Exercise:
Within the entries below, please return exactly the lines from the one with "(Statistik Austria)" through the one with "ограничить доступ России", leaving out any pictures.
↓↓↓
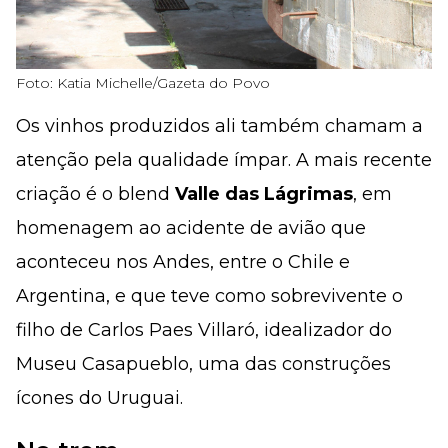
Foto: Katia Michelle/Gazeta do Povo
Os vinhos produzidos ali também chamam a
atenção pela qualidade ímpar. A mais recente
criação é o blend
Valle das Lágrimas
, em
homenagem ao acidente de avião que
aconteceu nos Andes, entre o Chile e
Argentina, e que teve como sobrevivente o
filho de Carlos Paes Villaró, idealizador do
Museu Casapueblo, uma das construções
ícones do Uruguai.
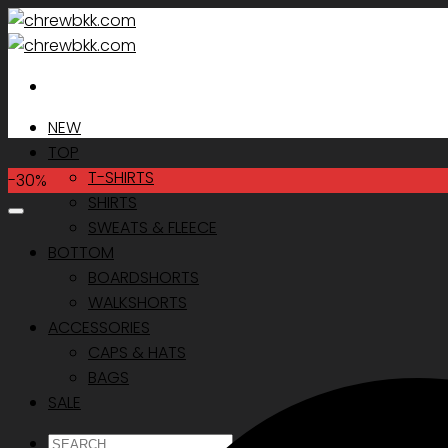
Skip
to
content
NEW
TOP
T-SHIRTS
-30%
SHIRTS
SWEATS & FLEECE
BOTTOM
BOARDSHORTS
WALKSHORTS
ACCESSORIES
CAPS & HATS
BAGS
SALE
ค้นหา:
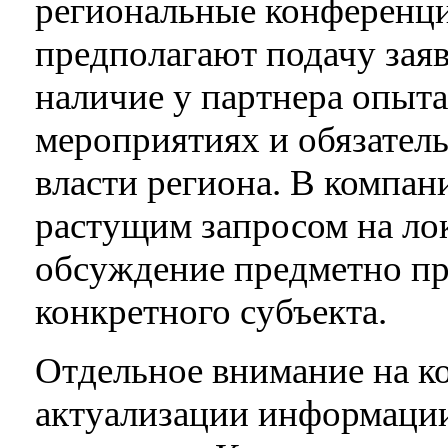
региональные конференци
предполагают подачу заяв
наличие у партнера опыт
мероприятиях и обязатель
власти региона. В компан
растущим запросом на ло
обсуждение предметно пр
конкретного субъекта.
Отдельное внимание на к
актуализации информации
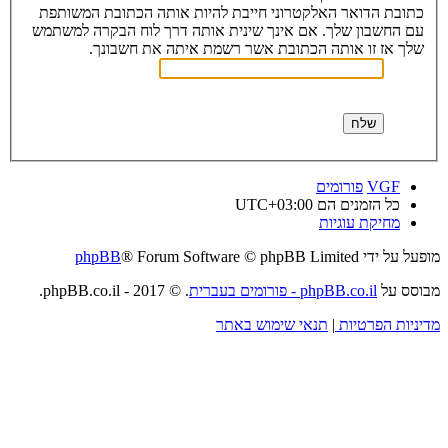
כתובת הדואר האלקטרוני חייבת להיות אותה הכתובת המשותפת
עם החשבון שלך. אם אינך שינית אותה דרך לוח הבקרה למשתמש
שלך אז זו אותה הכתובת אשר רשמת איתה את חשבונך.
VGF
פורומים
כל הזמנים הם
UTC+03:00
מחיקת עוגיות
מופעל על ידי
® Forum Software © phpBB Limited
phpBB
מבוסס על
phpBB.co.il - פורומים בעברית
. © 2017 - phpBB.co.il.
מדיניות הפרטיות
|
תנאי שימוש באתר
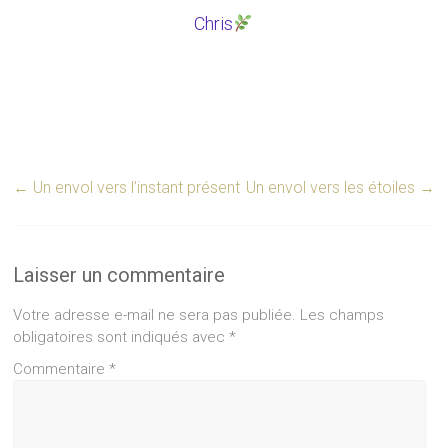
Chris
←
Un envol vers l’instant présent
Un envol vers les étoiles
→
Laisser un commentaire
Votre adresse e-mail ne sera pas publiée.
Les champs
obligatoires sont indiqués avec
*
Commentaire
*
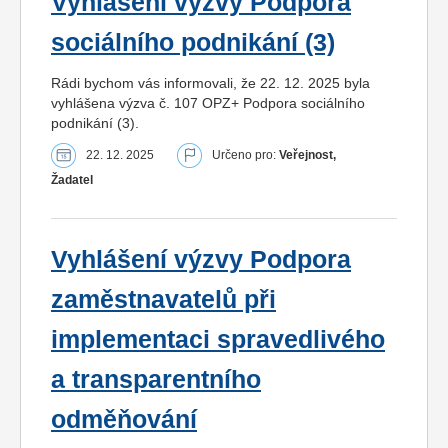
Vyhlášení výzvy Podpora
sociálního podnikání (3)
Rádi bychom vás informovali, že 22. 12. 2025 byla
vyhlášena výzva č. 107 OPZ+ Podpora sociálního
podnikání (3).
22. 12. 2025
Určeno pro:
Veřejnost,
Žadatel
Vyhlášení výzvy Podpora
zaměstnavatelů při
implementaci spravedlivého
a transparentního
odměňování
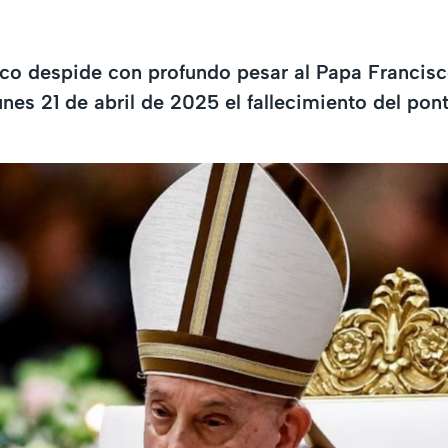
co despide con profundo pesar al Papa Francisc
nes 21 de abril de 2025 el fallecimiento del pont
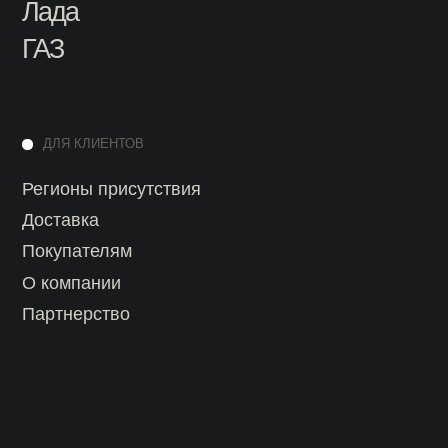
Доставка
Покупателям
О компании
Партнерство
Разработка сайта - KovichStudio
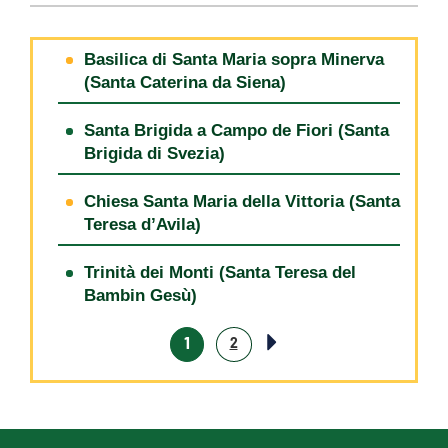
Basilica di Santa Maria sopra Minerva
(Santa Caterina da Siena)
Santa Brigida a Campo de Fiori (Santa
Brigida di Svezia)
Chiesa Santa Maria della Vittoria (Santa
Teresa d’Avila)
Trinità dei Monti (Santa Teresa del
Bambin Gesù)
1
2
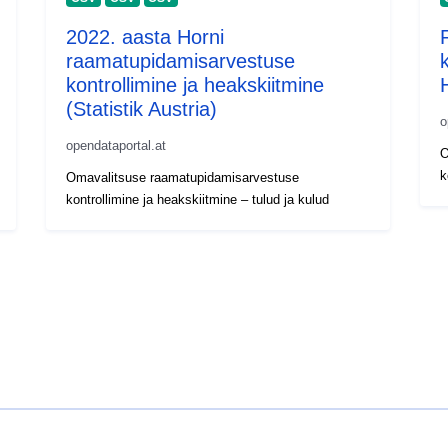
2022. aasta Horni
raamatupidamisarvestuse
kontrollimine ja heakskiitmine
(Statistik Austria)
o
opendataportal.at
O
k
Omavalitsuse raamatupidamisarvestuse
kontrollimine ja heakskiitmine – tulud ja kulud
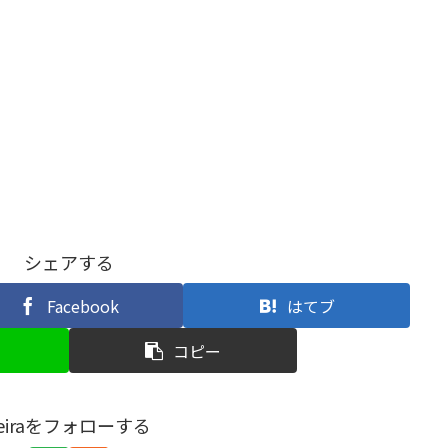
シェアする
Facebook
はてブ
コピー
reiraをフォローする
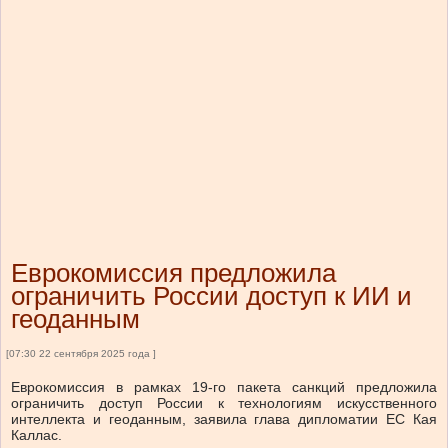
Еврокомиссия предложила
ограничить России доступ к ИИ и
геоданным
[07:30 22 сентября 2025 года ]
Еврокомиссия в рамках 19-го пакета санкций предложила
ограничить доступ России к технологиям искусственного
интеллекта и геоданным, заявила глава дипломатии ЕС Кая
Каллас.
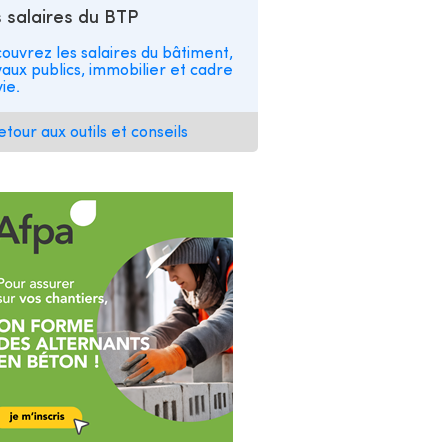
 salaires du BTP
ouvrez les salaires du bâtiment,
vaux publics, immobilier et cadre
ie.
etour aux outils et conseils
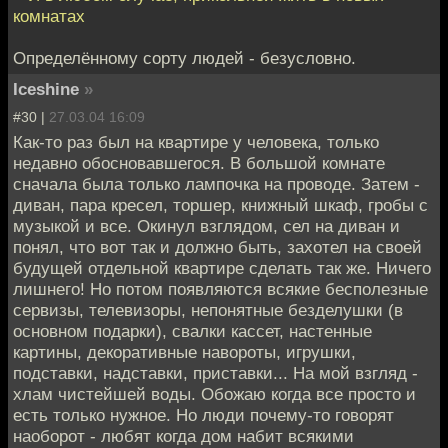
комнатах
Определённому сорту людей - безусловно.
Iceshine
»
#30 |
27.03.04 16:09
Как-то раз был на квартире у человека, только
недавно обосновавшегося. В большой комнате
сначала была только лампочка на проводе. Затем -
диван, пара кресел, торшер, книжный шкаф, гробы с
музыкой и все. Окинул взглядом, сел на диван и
понял, что вот так и должно быть, захотел на своей
будущей отдельной квартире сделать так же. Ничего
лишнего! Но потом появляются всякие бесполезные
сервизы, телевизоры, непонятные безделушки (в
основном подарки), свалки кассет, настенные
картины, декоративные навороты, игрушки,
подставки, надставки, приставки... На мой взгляд -
хлам чистейшей воды. Обожаю когда все просто и
есть только нужное. Но люди почему-то говорят
наоборот - любят когда дом набит всякими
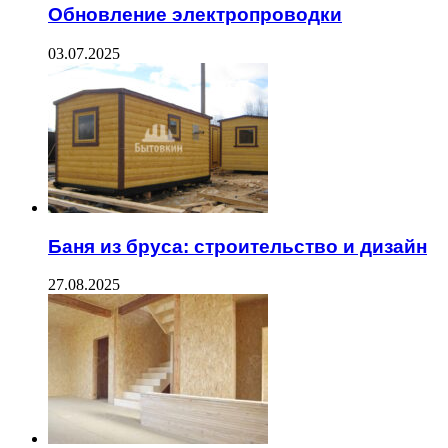
Обновление электропроводки
03.07.2025
Баня из бруса: строительство и дизайн
27.08.2025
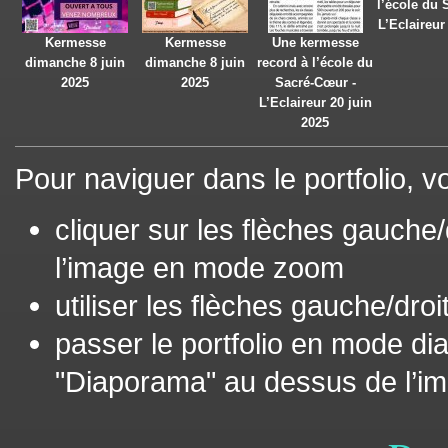
l’école du 
L’Eclaireur
Kermesse
Kermesse
Une kermesse
dimanche 8 juin
dimanche 8 juin
record à l’école du
2025
2025
Sacré-Cœur -
L’Eclaireur 20 juin
2025
Pour naviguer dans le portfolio, 
cliquer sur les flèches gauche/
l’image en mode zoom
utiliser les flèches gauche/droi
passer le portfolio en mode d
"Diaporama" au dessus de l’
↑↑↑
Response box:
(Statistik Austria)
o
opendataportal.at
O
k
Omavalitsuse raamatupidamisarvestuse
kontrollimine ja heakskiitmine – tulud ja kulud
シェアする
Facebook
はてブ
コピー
reiraをフォローする
Еврокомиссия предложила
ограничить России доступ к ИИ и
геоданным
[07:30 22 сентября 2025 года ]
Еврокомиссия в рамках 19-го пакета санкций предложила
ограничить доступ России к технологиям искусственного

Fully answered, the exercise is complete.